* [How to complete this task] Could you filter the data below down to the lines that hold the word "小红书号"?

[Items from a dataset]

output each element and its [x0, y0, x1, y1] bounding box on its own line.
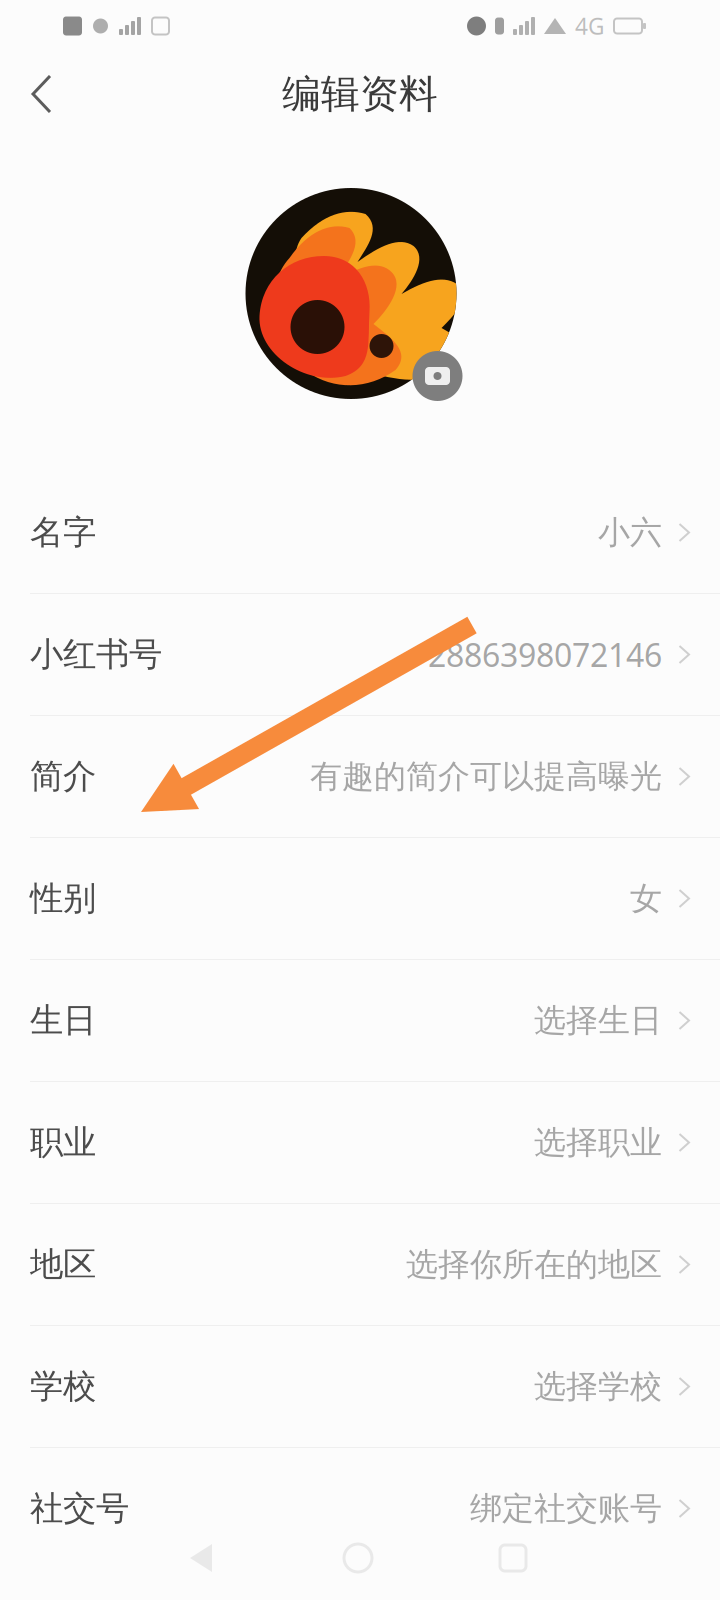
staticText: 选择你所在的地区 — [406, 1245, 662, 1284]
button[interactable]: Back — [0, 52, 86, 136]
button[interactable]: 学校 — [0, 1326, 720, 1447]
staticText: 生日 — [30, 1000, 96, 1041]
staticText: 选择生日 — [534, 1001, 662, 1040]
button[interactable]: 小红书号 — [0, 594, 720, 715]
staticText: 简介 — [30, 756, 96, 797]
staticText: 地区 — [30, 1244, 96, 1285]
button[interactable]: 生日 — [0, 960, 720, 1081]
button[interactable]: Home — [326, 1526, 390, 1590]
button[interactable]: Change profile photo — [246, 188, 456, 399]
button[interactable]: 简介 — [0, 716, 720, 837]
staticText: 绑定社交账号 — [470, 1489, 662, 1528]
staticText: 小红书号 — [30, 634, 162, 675]
button[interactable]: 社交号 — [0, 1448, 720, 1569]
button[interactable]: 名字 — [0, 472, 720, 593]
staticText: 小六 — [598, 513, 662, 552]
button[interactable]: 地区 — [0, 1204, 720, 1325]
staticText: 学校 — [30, 1366, 96, 1407]
staticText: 选择职业 — [534, 1123, 662, 1162]
button[interactable]: 职业 — [0, 1082, 720, 1203]
staticText: 职业 — [30, 1122, 96, 1163]
staticText: 4G — [575, 11, 605, 41]
staticText: 2886398072146 — [428, 633, 662, 676]
staticText: 有趣的简介可以提高曝光 — [310, 757, 662, 796]
staticText: 社交号 — [30, 1488, 129, 1529]
staticText: 名字 — [30, 512, 96, 553]
staticText: 编辑资料 — [282, 70, 438, 118]
staticText: 女 — [630, 879, 662, 918]
button[interactable]: Back — [171, 1526, 231, 1590]
staticText: 选择学校 — [534, 1367, 662, 1406]
button[interactable]: 性别 — [0, 838, 720, 959]
button[interactable]: Recents — [481, 1526, 545, 1590]
staticText: 性别 — [30, 878, 96, 919]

* [Written answer]
button[interactable]: 小红书号 — [0, 594, 720, 715]
staticText: 小红书号 — [30, 634, 162, 675]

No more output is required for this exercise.